» **RECORDS TO PROCESS**
++++++++++++++++++++

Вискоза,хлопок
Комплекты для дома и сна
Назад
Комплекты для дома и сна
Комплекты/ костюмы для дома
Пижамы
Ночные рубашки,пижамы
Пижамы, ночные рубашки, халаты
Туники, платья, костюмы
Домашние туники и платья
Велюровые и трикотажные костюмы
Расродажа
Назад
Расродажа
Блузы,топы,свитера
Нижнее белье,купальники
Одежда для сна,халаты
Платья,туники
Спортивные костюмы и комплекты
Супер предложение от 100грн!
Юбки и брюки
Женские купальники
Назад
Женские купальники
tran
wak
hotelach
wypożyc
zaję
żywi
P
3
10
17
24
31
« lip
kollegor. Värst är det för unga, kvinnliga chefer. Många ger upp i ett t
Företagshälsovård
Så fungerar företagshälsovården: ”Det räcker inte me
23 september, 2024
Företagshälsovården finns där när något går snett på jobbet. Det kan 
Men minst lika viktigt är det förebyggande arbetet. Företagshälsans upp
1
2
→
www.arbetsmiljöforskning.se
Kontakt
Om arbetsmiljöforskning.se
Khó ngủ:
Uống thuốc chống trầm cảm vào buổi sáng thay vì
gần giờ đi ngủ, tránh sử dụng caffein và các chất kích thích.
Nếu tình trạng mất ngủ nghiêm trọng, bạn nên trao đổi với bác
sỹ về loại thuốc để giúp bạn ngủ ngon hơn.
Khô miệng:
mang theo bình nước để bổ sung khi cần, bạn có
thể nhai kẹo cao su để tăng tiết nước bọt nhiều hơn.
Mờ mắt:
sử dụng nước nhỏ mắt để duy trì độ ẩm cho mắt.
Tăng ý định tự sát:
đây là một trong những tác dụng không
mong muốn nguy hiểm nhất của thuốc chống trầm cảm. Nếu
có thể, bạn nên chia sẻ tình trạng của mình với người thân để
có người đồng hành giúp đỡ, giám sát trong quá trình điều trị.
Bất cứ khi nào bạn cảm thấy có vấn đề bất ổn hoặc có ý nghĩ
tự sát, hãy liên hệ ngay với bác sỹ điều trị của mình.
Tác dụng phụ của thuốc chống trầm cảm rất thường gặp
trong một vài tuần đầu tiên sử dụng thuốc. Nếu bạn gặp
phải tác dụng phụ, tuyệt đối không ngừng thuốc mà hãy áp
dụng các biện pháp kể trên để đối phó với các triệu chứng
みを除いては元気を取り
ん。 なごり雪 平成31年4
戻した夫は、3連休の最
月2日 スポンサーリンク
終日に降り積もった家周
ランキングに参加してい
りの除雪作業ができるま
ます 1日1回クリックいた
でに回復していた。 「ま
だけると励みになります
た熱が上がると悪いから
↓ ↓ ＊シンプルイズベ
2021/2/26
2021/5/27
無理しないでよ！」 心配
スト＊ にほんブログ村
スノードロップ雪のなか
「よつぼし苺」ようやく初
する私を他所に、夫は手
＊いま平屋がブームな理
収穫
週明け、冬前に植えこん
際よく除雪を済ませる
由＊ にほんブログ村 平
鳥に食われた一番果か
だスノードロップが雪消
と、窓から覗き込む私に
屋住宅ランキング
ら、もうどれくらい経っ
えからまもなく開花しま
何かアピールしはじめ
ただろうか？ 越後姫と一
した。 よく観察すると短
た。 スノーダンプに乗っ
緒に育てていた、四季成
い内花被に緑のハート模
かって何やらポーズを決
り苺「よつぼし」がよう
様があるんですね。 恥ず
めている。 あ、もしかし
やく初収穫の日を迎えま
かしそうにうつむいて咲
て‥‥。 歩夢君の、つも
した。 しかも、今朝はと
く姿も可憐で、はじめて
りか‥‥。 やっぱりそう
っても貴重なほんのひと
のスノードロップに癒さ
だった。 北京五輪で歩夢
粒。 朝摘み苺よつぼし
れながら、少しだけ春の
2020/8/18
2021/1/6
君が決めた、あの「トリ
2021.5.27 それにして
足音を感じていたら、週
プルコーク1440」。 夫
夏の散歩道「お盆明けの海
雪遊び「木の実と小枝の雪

++++++++++++++++++++

» **WORK ITEM**
All that is needed is the exact run of lines above from the line containing "Супер предложение от 100грн!" through the line containing "Uống thuốc chống", both of them included.

» **REPLY TO THE EXERCISE**
Супер предложение от 100грн!
Юбки и брюки
Женские купальники
Назад
Женские купальники
tran
wak
hotelach
wypożyc
zaję
żywi
P
3
10
17
24
31
« lip
kollegor. Värst är det för unga, kvinnliga chefer. Många ger upp i ett t
Företagshälsovård
Så fungerar företagshälsovården: ”Det räcker inte me
23 september, 2024
Företagshälsovården finns där när något går snett på jobbet. Det kan 
Men minst lika viktigt är det förebyggande arbetet. Företagshälsans upp
1
2
→
www.arbetsmiljöforskning.se
Kontakt
Om arbetsmiljöforskning.se
Khó ngủ:
Uống thuốc chống trầm cảm vào buổi sáng thay vì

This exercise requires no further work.